Il secondo biennio e il quinto anno costituiscono, quindi, un percorso unitario per accompagnare e sostenere le scelte dello studente nella costruzione progressiva del suo progetto di vita, di studio e di lavoro.

Le metodologie sono finalizzate:

  • a valorizzare il metodo scientifico e il pensiero operativo; analizzare e risolvere problemi;
  • educare al lavoro cooperativo per progetti;
  • orientare a gestire processi in contesti organizzati.

Le metodologie educano, inoltre, all’uso di modelli di simulazione e di linguaggi specifici, strumenti essenziali per far acquisire agli studenti i risultati di apprendimento attesi a conclusione del quinquennio.

Tali metodologie richiedono un sistematico ricorso alla didattica di laboratorio, in modo rispondente agli obiettivi, ai contenuti dell’apprendimento e alle esigenze degli studenti, per consentire loro di cogliere concretamente l’interdipendenza tra scienza, tecnologia e dimensione operativa della conoscenza.

Gli stage, i tirocini e l’alternanza scuola/lavoro sono strumenti didattici fondamentali per far conseguire agli studenti i risultati di apprendimento attesi e attivare un proficuo collegamento con il mondo del lavoro e delle professioni, compreso il volontariato ed il privato sociale.

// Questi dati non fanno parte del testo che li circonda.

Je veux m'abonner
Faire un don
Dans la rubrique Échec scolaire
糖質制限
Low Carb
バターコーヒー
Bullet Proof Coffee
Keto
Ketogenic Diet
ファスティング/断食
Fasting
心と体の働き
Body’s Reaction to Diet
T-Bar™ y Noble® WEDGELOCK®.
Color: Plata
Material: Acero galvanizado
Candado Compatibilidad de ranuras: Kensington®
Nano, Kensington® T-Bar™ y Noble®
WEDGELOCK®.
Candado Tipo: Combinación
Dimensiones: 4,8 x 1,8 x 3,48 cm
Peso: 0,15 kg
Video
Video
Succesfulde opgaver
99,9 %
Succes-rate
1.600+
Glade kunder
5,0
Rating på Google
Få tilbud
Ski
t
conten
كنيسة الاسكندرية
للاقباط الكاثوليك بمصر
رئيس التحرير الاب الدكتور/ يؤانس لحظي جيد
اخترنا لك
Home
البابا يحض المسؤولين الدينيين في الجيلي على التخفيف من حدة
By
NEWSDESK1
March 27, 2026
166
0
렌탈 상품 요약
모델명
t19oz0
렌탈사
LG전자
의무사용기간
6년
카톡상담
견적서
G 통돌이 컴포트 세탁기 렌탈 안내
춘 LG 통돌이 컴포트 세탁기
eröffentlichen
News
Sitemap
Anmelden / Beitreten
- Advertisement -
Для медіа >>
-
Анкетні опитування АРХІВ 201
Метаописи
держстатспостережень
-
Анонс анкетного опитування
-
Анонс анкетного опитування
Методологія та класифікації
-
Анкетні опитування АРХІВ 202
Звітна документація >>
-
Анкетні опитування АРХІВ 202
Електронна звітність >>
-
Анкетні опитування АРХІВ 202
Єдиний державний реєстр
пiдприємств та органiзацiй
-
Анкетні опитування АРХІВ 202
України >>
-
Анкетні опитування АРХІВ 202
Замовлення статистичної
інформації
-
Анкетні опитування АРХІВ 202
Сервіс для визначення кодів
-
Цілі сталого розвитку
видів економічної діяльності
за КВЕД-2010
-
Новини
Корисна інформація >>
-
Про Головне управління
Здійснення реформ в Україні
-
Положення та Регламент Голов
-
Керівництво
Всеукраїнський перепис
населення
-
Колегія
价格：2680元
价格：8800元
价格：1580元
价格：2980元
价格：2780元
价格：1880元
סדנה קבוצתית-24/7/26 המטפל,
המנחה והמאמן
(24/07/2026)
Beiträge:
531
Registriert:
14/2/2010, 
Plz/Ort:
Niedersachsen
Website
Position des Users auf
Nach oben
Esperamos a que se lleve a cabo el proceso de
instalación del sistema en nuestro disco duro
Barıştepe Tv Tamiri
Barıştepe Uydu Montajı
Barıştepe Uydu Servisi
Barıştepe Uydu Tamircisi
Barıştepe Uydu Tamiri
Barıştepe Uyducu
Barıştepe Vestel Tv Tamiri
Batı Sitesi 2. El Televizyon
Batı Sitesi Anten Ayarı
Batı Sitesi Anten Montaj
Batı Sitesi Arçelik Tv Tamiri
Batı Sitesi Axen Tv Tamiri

Gli istituti tecnici possono dotarsi, nell’ambito della loro autonomia, di strutture innovative, quali i dipartimenti e il comitato tecnico-scientifico, per rendere l’organizzazione funzionale al raggiungimento degli obiettivi che connotano la loro identità culturale. Gli istituti tecnici per il settore tecnologico sono dotati di ufficio tecnico. Gli istituti attivano modalità per la costante autovalutazione dei risultati conseguiti, con riferimento agli indicatori stabiliti a livello nazionale secondo quanto previsto all’articolo 8, comma 2 , lettera c) del regolamento.
Ai fini di cui sopra possono avvalersi anche della collaborazione di esperti del mondo del lavoro e delle professioni.